The software is available on the Magnetom Lumina, Magnetom Vida, Magnetom Vida Fit, Magnetom Altea, Magnetom Sola, and Magnetom Sola Fit. The minimum software version required is the Syngo MR XA50A and Syngo MR XA51A. Additional technical prerequisites may apply, stated the vendor.


Best New Radiology Vendor

CancerCenter.AI, Wrocław, Poland

CancerCenter.AI was co-founded in 2017 by Piotr Krajewski, who now works as the chief executive officer. He is an engineer and tech entrepreneur who also founded stermedia.ai, a provider of robotics, software, and design AI solutions to businesses.

Piotr Krajewski participated in a panel discussion at the Made in Wrocław Driven by Intelligence conference
Piotr Krajewski (center) participated in a panel discussion at the "Made in Wrocław: Driven by Intelligence" conference in October 2021. The event is organized every five years by the City of Wrocław and Wrocław Agglomeration Development Agency.

"Our vision is to foster an ecosystem of apps and algorithms connected by APIs [application programming interfaces], of which we aim to be the gatekeepers," he said in an April 2022 interview with insightscare.com. "Data will be owned by the patient and available to doctors in accordance with GDPR and other medical Information Governance regulations.
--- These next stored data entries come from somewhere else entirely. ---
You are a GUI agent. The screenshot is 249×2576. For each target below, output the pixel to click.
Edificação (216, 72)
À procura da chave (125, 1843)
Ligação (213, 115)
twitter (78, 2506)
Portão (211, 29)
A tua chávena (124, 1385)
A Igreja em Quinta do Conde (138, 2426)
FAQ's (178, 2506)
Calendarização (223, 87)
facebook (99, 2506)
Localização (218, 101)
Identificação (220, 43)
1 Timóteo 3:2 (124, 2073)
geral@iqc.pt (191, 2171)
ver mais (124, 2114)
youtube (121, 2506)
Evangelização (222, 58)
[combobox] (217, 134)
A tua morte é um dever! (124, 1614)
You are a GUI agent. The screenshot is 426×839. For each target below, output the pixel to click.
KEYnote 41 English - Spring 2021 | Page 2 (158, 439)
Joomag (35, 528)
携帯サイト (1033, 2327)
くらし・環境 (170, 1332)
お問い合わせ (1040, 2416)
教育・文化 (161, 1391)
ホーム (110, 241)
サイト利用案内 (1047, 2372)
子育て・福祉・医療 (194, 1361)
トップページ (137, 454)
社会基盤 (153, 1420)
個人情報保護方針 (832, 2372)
Our aim is to make high-quality cancer diagnosis available anywhere in the world, regardless of whether you live in a rich or poor country."

CancerCenter.AI supports oncology diagnosis using AI, deep learning, and machine learning. It aims to help physicians work together to detect cancer faster and more efficiently by using software platforms to diagnose patients without the necessity to deliver nondigital images.
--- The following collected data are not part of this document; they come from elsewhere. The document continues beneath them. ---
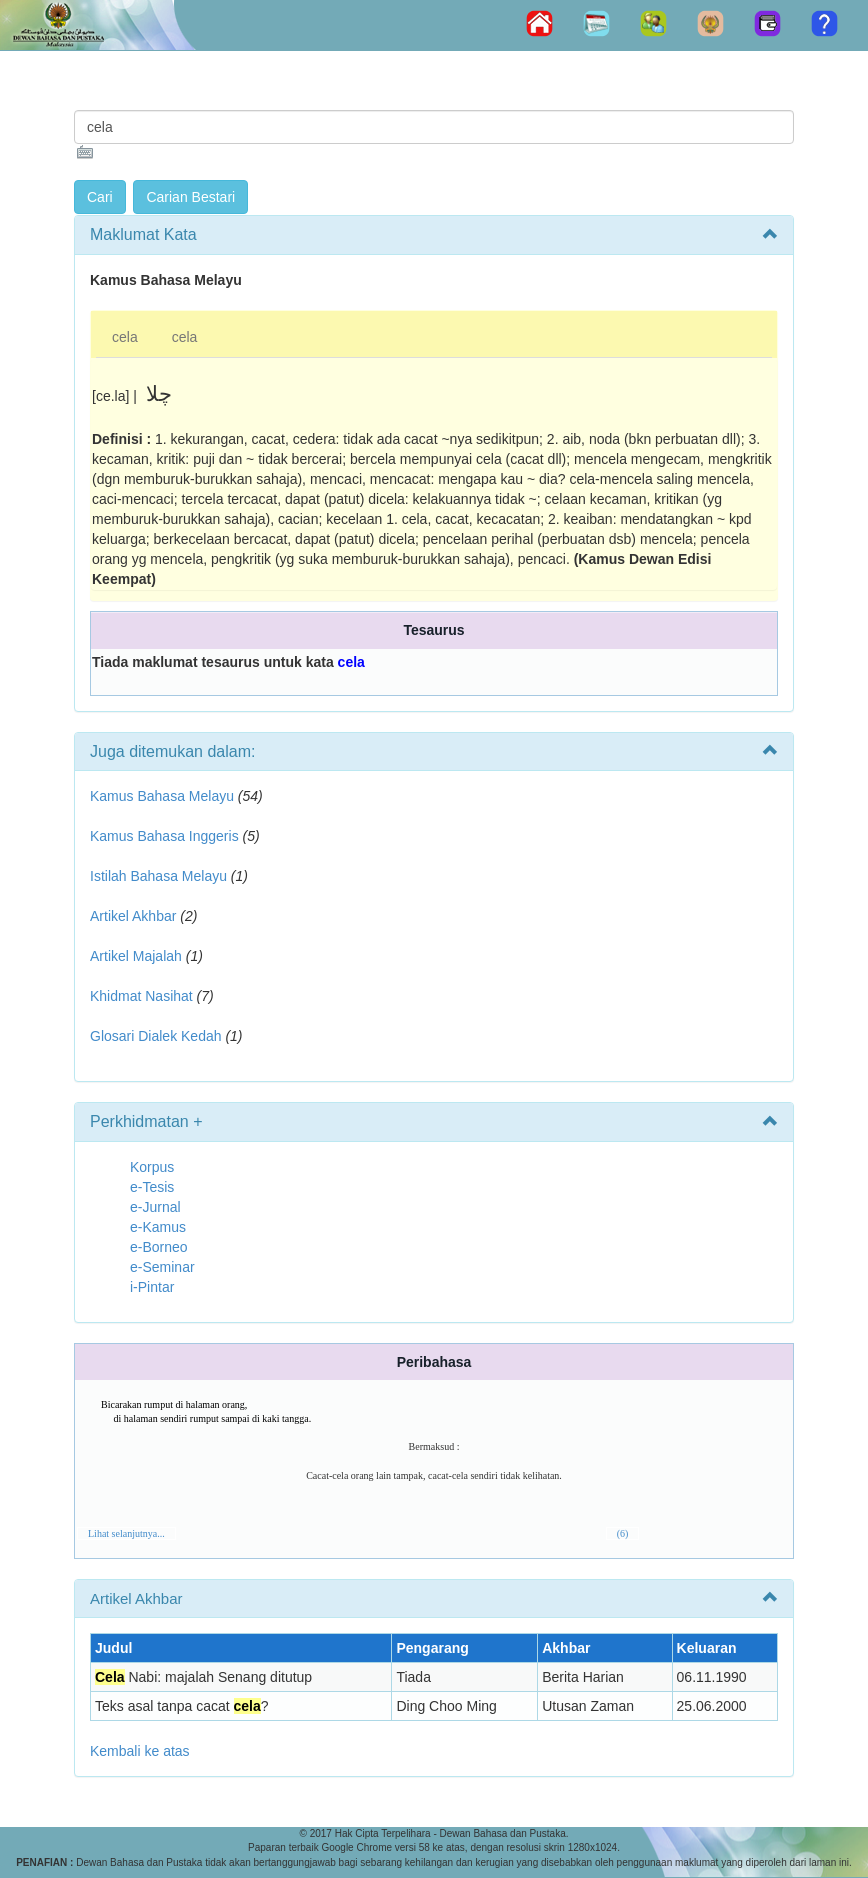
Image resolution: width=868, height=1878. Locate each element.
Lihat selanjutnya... (126, 1533)
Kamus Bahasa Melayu (164, 796)
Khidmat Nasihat (141, 996)
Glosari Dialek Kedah (156, 1036)
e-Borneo (159, 1247)
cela (125, 337)
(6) (623, 1533)
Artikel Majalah (136, 956)
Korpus (152, 1167)
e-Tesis (152, 1187)
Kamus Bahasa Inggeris (164, 836)
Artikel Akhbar (133, 916)
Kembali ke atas (140, 1751)
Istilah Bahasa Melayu (158, 876)
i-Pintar (152, 1287)
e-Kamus (158, 1227)
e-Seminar (162, 1267)
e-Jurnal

Specialized algorithmic solutions analyze medical images for pathology and radiology. They are designed to offer rapid access for second and third diagnostic opinions by medical professionals, reducing anxiety caused by not knowing what they are dealing with and what is the exact nature of their disease, the company notes on its website.

"Our solutions do all the work -- segment images, find regions of interest, generate statistical descriptions of images, count cells, mitosis, and even recognize the type of cell. Your focus is saving lives, our focus is image processing and fast detection," it states.


Gleamer, Paris

Gleamer is a French medtech company developing AI for radiology. It was founded in 2017 by Christian Allouche, the chief executive officer; Alexis Ducarouge, the chief technical officer; and Dr. Nor-Edinne Regnard, the chief medical officer and a musculoskeletal radiologist. The firm now has over 50 staff and customers in 22 countries, mainly Europe, the U.S., and Australia.

the three cofounders of Gleamer
Gleamer's three co-founders (from left to right): Alexis Ducarouge, Nor-Edinne Regnard, and Christian Allouche. Photo courtesy of Jonathan Moyal.

Its main product, BoneView, enables radiologists, orthopedic surgeons, emergency physicians, rheumatologists, GPs, and physician assistants to diagnose fractures and traumatic injuries on x-rays. It received the CE mark class 2a certification in March 2020 and clearance from the U.S. Food and Drug Administration in March 2022.

At RSNA 2022 in Chicago, a BoneView clinical validation paper won the Alexander Margulis Prize for Scientific Excellence. Published in Radiology on 21 December 2021, this study used multireader, multicase methodology based on an external multicenter data set of 480 exams with at least 60 examinations per body region from July 2020 to January 2021.

Lead author Dr. Ali Guermazi from Boston University School of Medicine concluded that AI assistance improved the sensitivity and may even improve the specificity of fracture detection by radiologists and nonradiologists, without lengthening reading time. Regnard was a co-author.

In the first quarter of 2023, Gleamer plans to launch two new solutions for the automation of the measurements and the automation of the bone age assessment. It also hopes to publish more clinical studies in major journals.